Start of Data excerpts
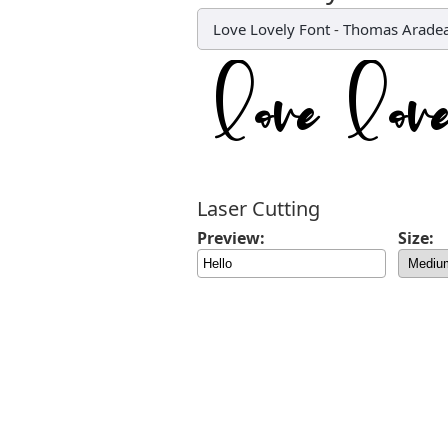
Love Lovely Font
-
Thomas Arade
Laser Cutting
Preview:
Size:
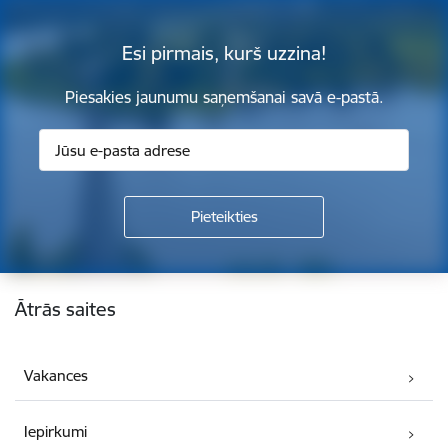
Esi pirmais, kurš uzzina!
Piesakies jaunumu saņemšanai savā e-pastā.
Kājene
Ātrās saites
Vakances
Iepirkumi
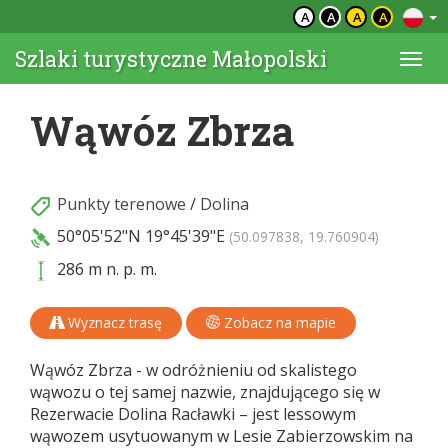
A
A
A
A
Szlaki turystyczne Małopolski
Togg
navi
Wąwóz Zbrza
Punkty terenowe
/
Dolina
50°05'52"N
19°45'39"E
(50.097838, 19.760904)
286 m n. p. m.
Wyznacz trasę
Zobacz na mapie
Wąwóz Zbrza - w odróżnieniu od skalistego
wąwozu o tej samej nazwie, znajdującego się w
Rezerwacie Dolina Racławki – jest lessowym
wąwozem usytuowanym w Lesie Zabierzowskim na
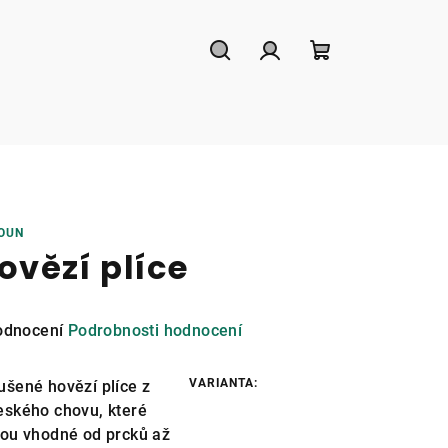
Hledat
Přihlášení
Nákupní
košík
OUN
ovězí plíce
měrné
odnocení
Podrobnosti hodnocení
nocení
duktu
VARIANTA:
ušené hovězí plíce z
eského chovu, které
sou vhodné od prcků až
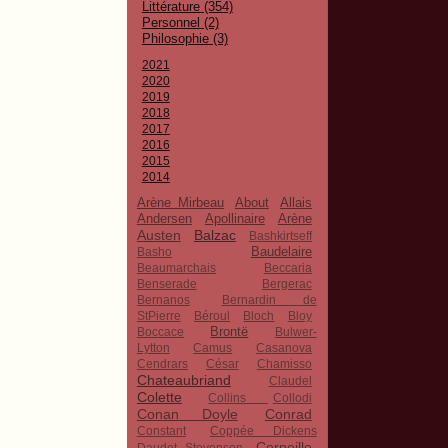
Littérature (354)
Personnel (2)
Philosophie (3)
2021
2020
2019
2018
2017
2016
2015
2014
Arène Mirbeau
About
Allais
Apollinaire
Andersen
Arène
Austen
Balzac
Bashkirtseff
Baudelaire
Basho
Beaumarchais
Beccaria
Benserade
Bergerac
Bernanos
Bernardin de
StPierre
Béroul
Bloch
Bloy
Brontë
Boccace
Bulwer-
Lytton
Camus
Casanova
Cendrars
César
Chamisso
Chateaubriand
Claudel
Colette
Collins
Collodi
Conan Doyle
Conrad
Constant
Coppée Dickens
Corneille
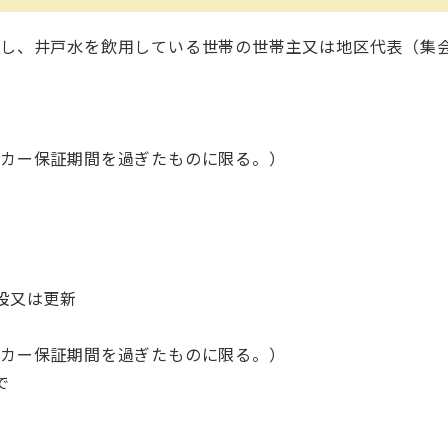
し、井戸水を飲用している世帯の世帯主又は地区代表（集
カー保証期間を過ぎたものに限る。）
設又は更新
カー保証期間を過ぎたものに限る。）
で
End of Data excerpts
Start of Data excerpts
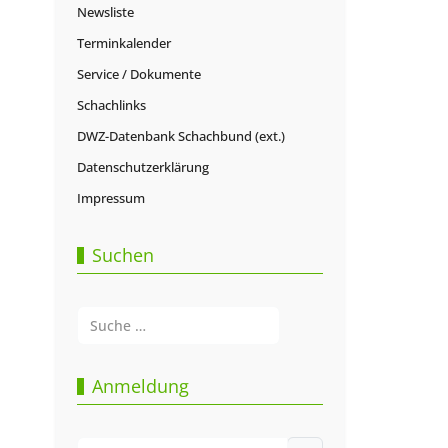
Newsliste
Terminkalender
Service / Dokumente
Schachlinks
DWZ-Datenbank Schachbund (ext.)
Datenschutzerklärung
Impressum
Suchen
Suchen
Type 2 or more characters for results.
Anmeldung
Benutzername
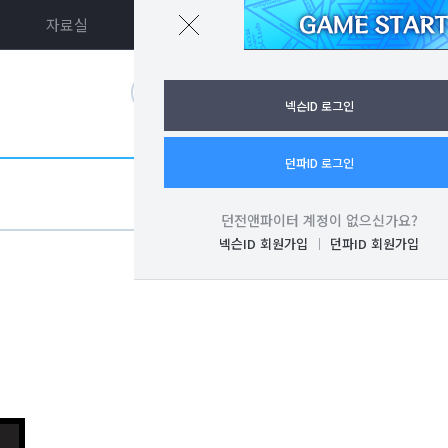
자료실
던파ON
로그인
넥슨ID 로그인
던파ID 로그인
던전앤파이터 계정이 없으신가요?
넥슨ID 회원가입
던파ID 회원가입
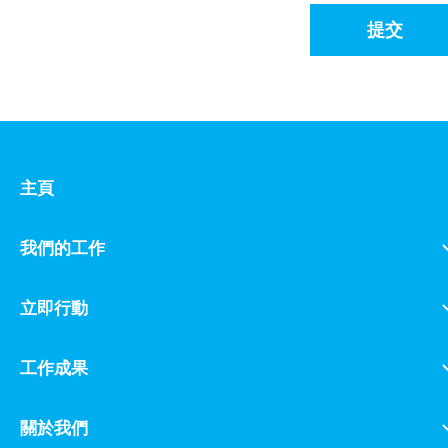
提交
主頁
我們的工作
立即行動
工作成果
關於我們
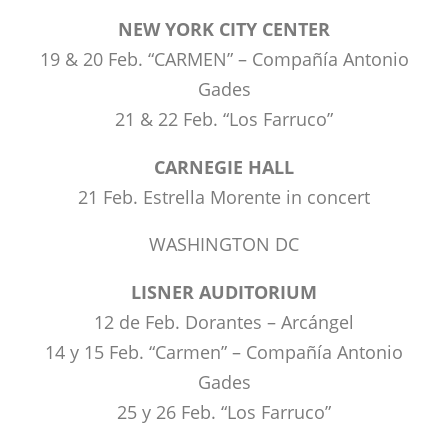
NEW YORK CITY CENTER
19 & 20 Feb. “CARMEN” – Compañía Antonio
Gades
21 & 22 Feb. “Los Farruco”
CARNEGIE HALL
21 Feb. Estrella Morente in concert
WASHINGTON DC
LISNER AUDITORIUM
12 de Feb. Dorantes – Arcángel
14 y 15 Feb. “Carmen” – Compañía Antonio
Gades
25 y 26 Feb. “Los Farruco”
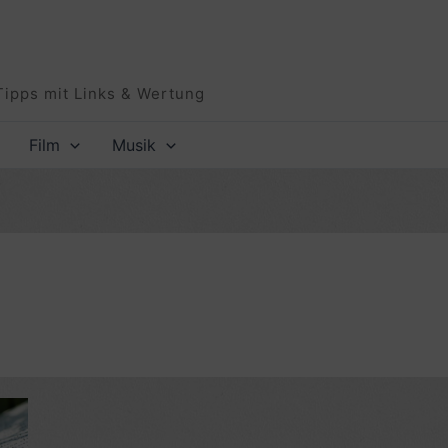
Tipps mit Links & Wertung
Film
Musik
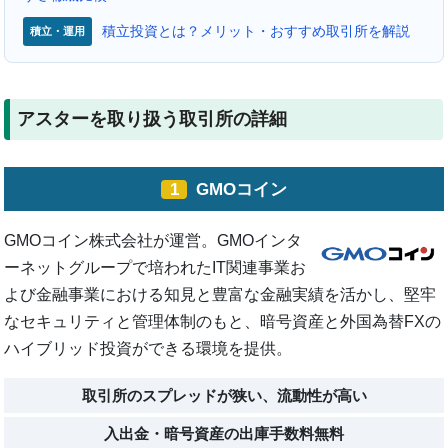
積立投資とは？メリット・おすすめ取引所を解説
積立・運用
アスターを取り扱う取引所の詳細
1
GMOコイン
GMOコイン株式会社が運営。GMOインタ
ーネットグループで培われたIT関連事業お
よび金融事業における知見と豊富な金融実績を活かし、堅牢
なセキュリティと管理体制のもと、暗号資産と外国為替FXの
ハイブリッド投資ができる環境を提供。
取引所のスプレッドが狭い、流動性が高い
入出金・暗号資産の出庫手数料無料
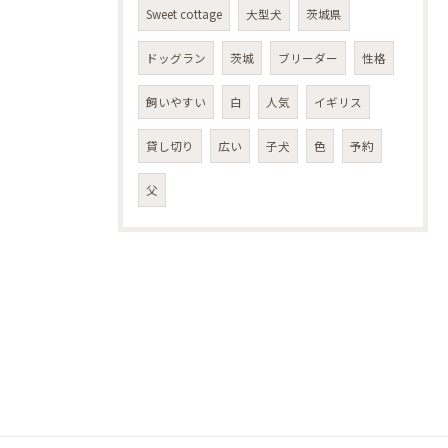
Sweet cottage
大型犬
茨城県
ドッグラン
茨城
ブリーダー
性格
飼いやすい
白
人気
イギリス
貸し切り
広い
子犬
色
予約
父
End of Data excerpts
**The problem**.
Wherever the word "Dolina" turns up in the material, copy the whole line.

**Reply to the task**.
Dolina
Rezerwacie Dolina Racławki – jest lessowym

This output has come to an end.